Per tornare a quella sera. Già considerati da qualcuno dinosauri del passato, in realtà gli Stones sono ancora nel pieno del successo. Insomma, gente che riempiva gli stadi e vendeva milioni di dischi. Accompagnare in quel modo sommesso Muddy Waters non era la solita operazione di chi chiamava sul proprio palco qualche stella del passato, per il consueto momento-nostalgia. Questa è una cosa che è capitata un milione di volte, e capiterà ancora. Non era insomma come invitare Chuck Berry a rifare insieme Johnny B. Goode, come ha fatto anche Bruce Springsteen o lo stesso Keith Richards. Qui tre persone abituate a cantare per decine di migliaia di persone si comportano da spalle qualunque, in un club di blues di Chicago, per omaggiare uno degli eroi della loro giovinezza. E lo fanno tenendosi in tasca tutto il proprio – considerevole, e forse anche giustificato – narcisismo. Sul palco, tra l’altro, ci vanno anche lo stesso Buddy Guy e Junior Wells: gente del gotha del blues. Gli Stones sono insieme quasi in veste di appassionati di talento chiamati sul palco, come se il favore lo avessero ricevuto, e non certamente fatto. Come per dire: questa musica è vostra, siamo noi che possiamo solo dirvi grazie. E questa, tenuto conto del loro lignaggio, è vera grandezza.

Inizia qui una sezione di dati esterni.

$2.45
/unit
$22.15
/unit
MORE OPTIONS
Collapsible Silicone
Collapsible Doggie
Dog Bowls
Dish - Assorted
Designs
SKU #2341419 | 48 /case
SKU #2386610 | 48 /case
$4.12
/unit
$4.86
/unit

Charlie Watts è morto (avendo tra l’altro scansato, come del resto anche gli altri, la maledizione dei 27 anni), e dobbiamo quindi considerare davvero chiusa anche l’epopea dei Rolling Stones. Qualcuno direbbe che gli Stones, come band, erano già belli che finiti con l’abbandono del bassista Bill Wyman. Ma un abbandono non è la stessa cosa della morte. Certo, magari potranno suonare ancora, e certamente lo faranno. Troveranno ancora qualche eccellente turnista alla batteria (per il previsto tour americano l’avevano già fatto) e andranno avanti. Ma qui non si tratta più di sostituire Brian Jones, e poi Mick Taylor. Qui viene a mancare un pezzo insostituibile dell’anima originaria – e a continuare in queste condizioni, si potrebbe anche dare definitivamente ragione a chi, da almeno trent’anni, ne parla chiamandoli Rolling Bones. Bisogna però ricordare che, soltanto nel 2016, gli Stones hanno tirato fuori Blue & Lonesone. Un ritorno agli inizi – sono cover di blues –, e si tratta di un album bellissimo. Solo musicisti veri, innamorati di quello che fanno, avrebbero potuto tirare fuori un disco del genere.

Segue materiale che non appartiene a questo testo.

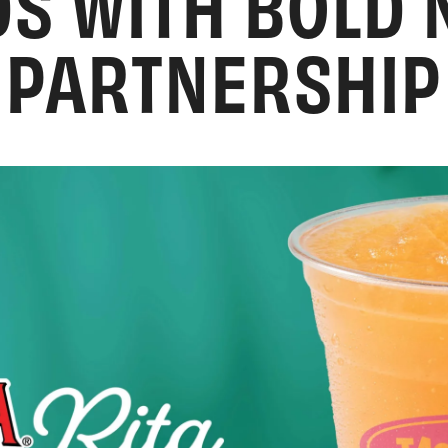
S WITH BOLD
PARTNERSHIP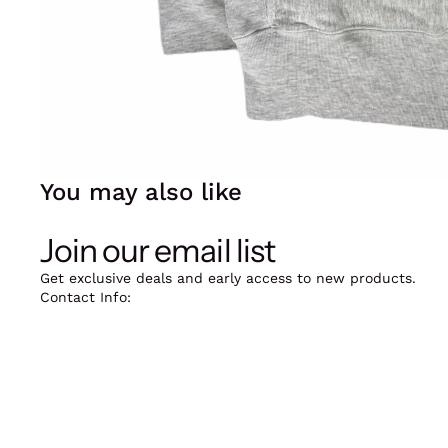
You may also like
Join our email list
Get exclusive deals and early access to new products.
Contact Info:
12oz Vintage, Skindergade 39, 1159 København K.
Mail: jarieek@kilostore.dk
Phone: +45 20916388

Lasciamo quindi ai media gli aneddoti – Charlie Watts l’elegante, l’innamorato del jazz, il più normale della band, il batterista capace di dare il tempo giusto agli altri senza mai strafare in personalismi, e via così. Tutto vero, per carità. Teniamoci però stretto il fatto che sia stato un grandissimo musicista che si è unito ad altri grandissimi musicisti e ha dato vita a una delle più grandi band della storia del rock.